=== Section Start ===

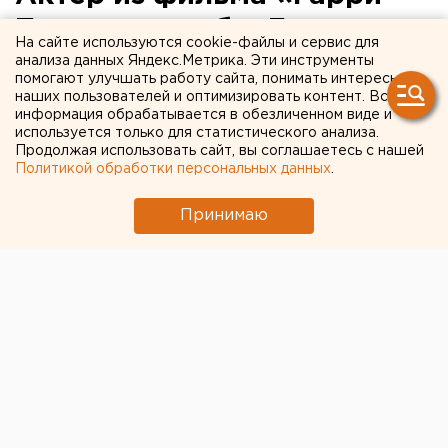
Поттер» погиб в Долине
На сайте используются cookie-файлы и сервис для
смерти
анализа данных Яндекс.Метрика. Эти инструменты
помогают улучшать работу сайта, понимать интересы
наших пользователей и оптимизировать контент. Вся
Дейв Леджено умер в парке от жары.
информация обрабатывается в обезличенном виде и
используется только для статистического анализа.
Продолжая использовать сайт, вы соглашаетесь с нашей
Британского актера Дейва Леджено, сыгравшего
Политикой обработки персональных данных
.
роль в фильме о Гарри Поттере, нашли мертвым. Его
тело обнаружили туристы в американском
Принимаю
национальном парке Долина смерти, передает
корреспондент агентства ЕАН.
Вскрытие показало, что труп пролежал там около 4
дней. По данным полицейских, Леджено умер из-за
жары, занимаясь пешим туризмом. К слову,
температура в Долине достигает 50 градусов.
Отметим, что актер был известен по роли оборотня
Фенрира Сивого, который входил в число
пожирателей смерти. Кроме того, он снимался в
фильмах «Большой куш», «Бэтмен: Начало» и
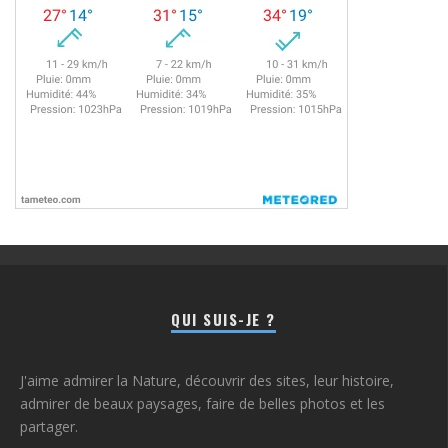
QUI SUIS-JE ?
J'aime admirer la Nature, découvrir des sites, leur histoire,
admirer de beaux paysages, faire de belles photos et les
partager.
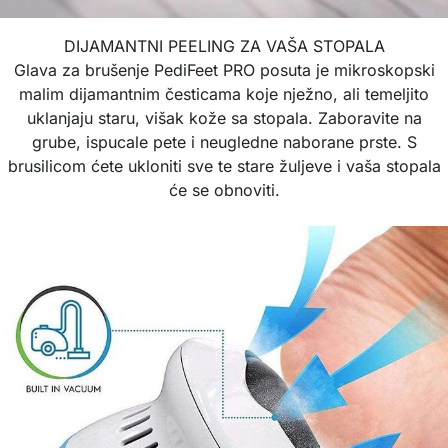
DIJAMANTNI PEELING ZA VAŠA STOPALA
Glava za brušenje PediFeet PRO posuta je mikroskopski
malim dijamantnim česticama koje nježno, ali temeljito
uklanjaju staru, višak kože sa stopala. Zaboravite na
grube, ispucale pete i neugledne naborane prste. S
brusilicom ćete ukloniti sve te stare žuljeve i vaša stopala
će se obnoviti.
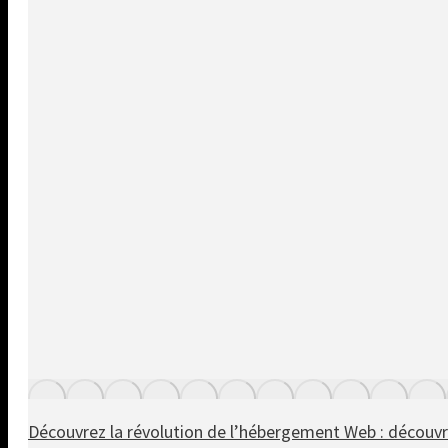
Découvrez la révolution de l’hébergement Web : découv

=== Section End ===

Problem details = The listing above must be retyped word for word, without the pictures.

Written solution =
Поттер» погиб в Долине
На сайте используются cookie-файлы и сервис для
смерти
анализа данных Яндекс.Метрика. Эти инструменты
помогают улучшать работу сайта, понимать интересы
наших пользователей и оптимизировать контент. Вся
Дейв Леджено умер в парке от жары.
информация обрабатывается в обезличенном виде и
используется только для статистического анализа.
Продолжая использовать сайт, вы соглашаетесь с нашей
Британского актера Дейва Леджено, сыгравшего
Политикой обработки персональных данных
.
роль в фильме о Гарри Поттере, нашли мертвым. Его
тело обнаружили туристы в американском
Принимаю
национальном парке Долина смерти, передает
корреспондент агентства ЕАН.
Вскрытие показало, что труп пролежал там около 4
дней. По данным полицейских, Леджено умер из-за
жары, занимаясь пешим туризмом. К слову,
температура в Долине достигает 50 градусов.
Отметим, что актер был известен по роли оборотня
Фенрира Сивого, который входил в число
пожирателей смерти. Кроме того, он снимался в
фильмах «Большой куш», «Бэтмен: Начало» и
QUI SUIS-JE ?
J'aime admirer la Nature, découvrir des sites, leur histoire,
admirer de beaux paysages, faire de belles photos et les
partager.
DIJAMANTNI PEELING ZA VAŠA STOPALA
Glava za brušenje PediFeet PRO posuta je mikroskopski
malim dijamantnim česticama koje nježno, ali temeljito
uklanjaju staru, višak kože sa stopala. Zaboravite na
grube, ispucale pete i neugledne naborane prste. S
brusilicom ćete ukloniti sve te stare žuljeve i vaša stopala
će se obnoviti.
Découvrez la révolution de l’hébergement Web : découv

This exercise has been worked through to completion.